TASK INSTRUCTIONS:
Starting at the first line and ending at the one with "Cookie Details (521, 1096)", give the lines of the listing again exactly, and nothing else; skip the pictures.

MATERIALS PROVIDED:

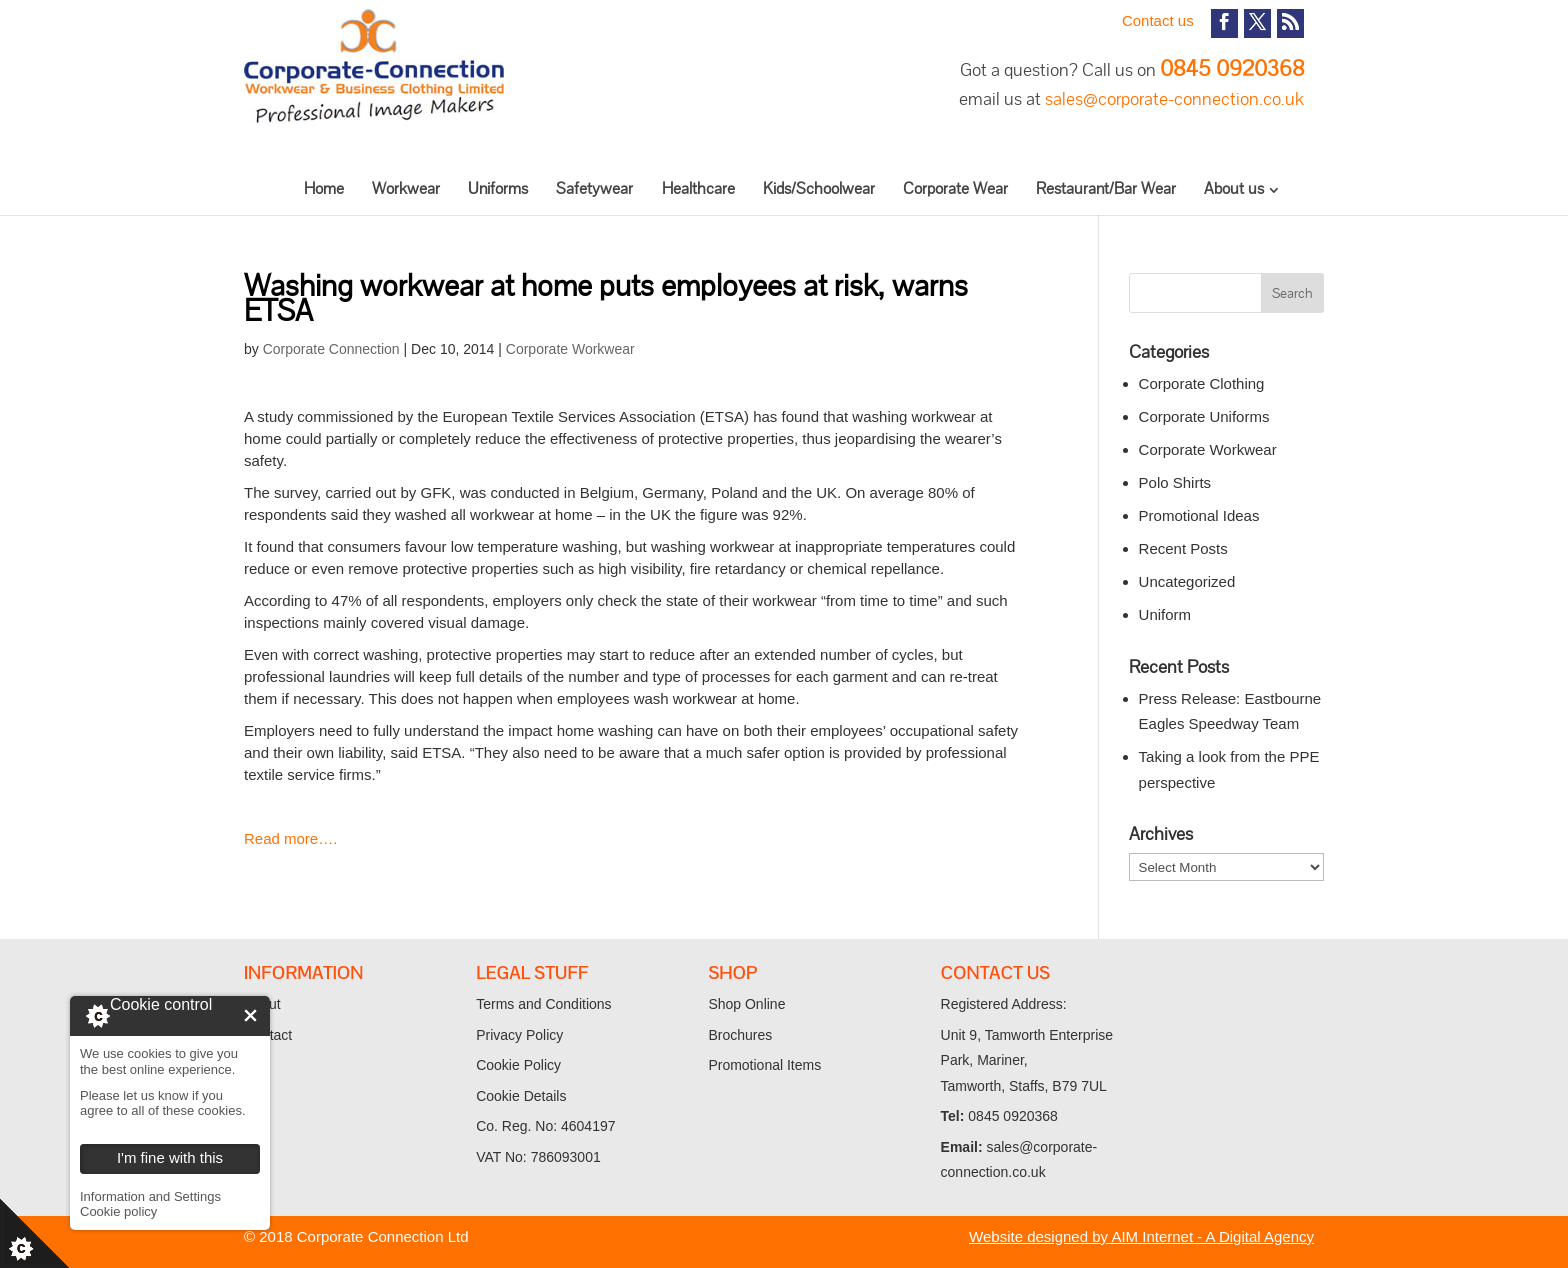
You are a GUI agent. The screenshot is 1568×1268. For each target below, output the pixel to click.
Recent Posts (1183, 548)
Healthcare (698, 188)
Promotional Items (764, 1065)
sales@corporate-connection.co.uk (1174, 98)
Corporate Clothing (1202, 383)
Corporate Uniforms (1204, 416)
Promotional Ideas (1199, 515)
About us (1234, 188)
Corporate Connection (331, 349)
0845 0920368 (1232, 68)
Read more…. (290, 838)
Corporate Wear (955, 188)
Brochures (740, 1035)
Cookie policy (118, 1211)
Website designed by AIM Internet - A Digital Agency (1141, 1236)
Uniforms (498, 188)
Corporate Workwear (570, 349)
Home (324, 188)
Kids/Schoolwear (819, 188)
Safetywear (594, 188)
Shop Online (746, 1004)
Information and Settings (150, 1196)
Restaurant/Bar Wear (1106, 188)
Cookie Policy (518, 1065)
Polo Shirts (1175, 482)
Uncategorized (1187, 581)
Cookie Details (521, 1096)
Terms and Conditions (543, 1004)
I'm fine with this (250, 1015)
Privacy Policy (519, 1035)
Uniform (1165, 614)
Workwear (406, 188)
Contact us (1158, 20)
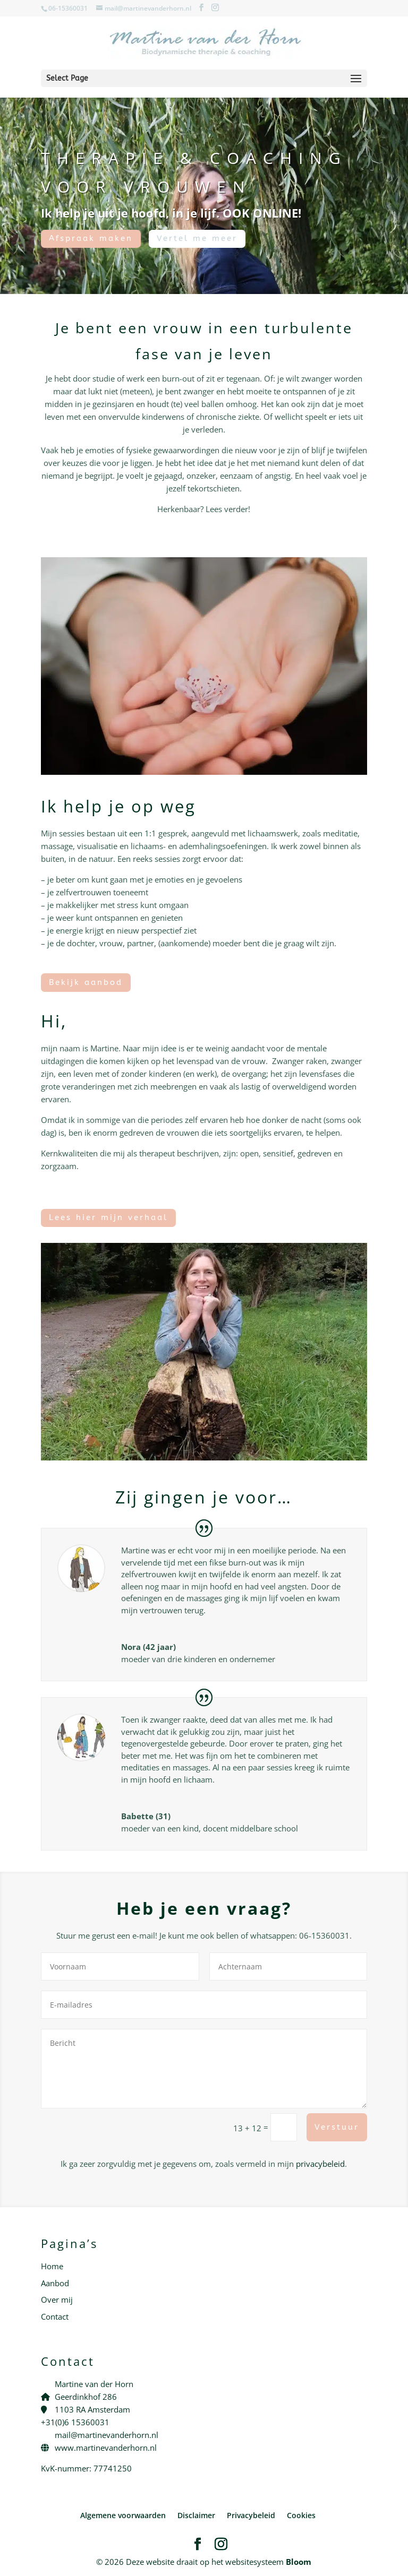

OUTPUT OF THE TASK:
You are a GUI agent. The screenshot is 1568×1268. For each target below, output the pixel to click.
Recent Posts (1183, 548)
Healthcare (698, 188)
Promotional Items (764, 1065)
sales@corporate-connection.co.uk (1174, 98)
Corporate Clothing (1202, 383)
Corporate Uniforms (1204, 416)
Promotional Ideas (1199, 515)
About us (1234, 188)
Corporate Connection (331, 349)
0845 0920368 (1232, 68)
Read more…. (290, 838)
Corporate Wear (955, 188)
Brochures (740, 1035)
Cookie policy (118, 1211)
Website designed by AIM Internet - A Digital Agency (1141, 1236)
Uniforms (498, 188)
Corporate Workwear (570, 349)
Home (324, 188)
Kids/Schoolwear (819, 188)
Safetywear (594, 188)
Shop Online (746, 1004)
Information and Settings (150, 1196)
Restaurant/Bar Wear (1106, 188)
Cookie Policy (518, 1065)
Polo Shirts (1175, 482)
Uncategorized (1187, 581)
Cookie Details (521, 1096)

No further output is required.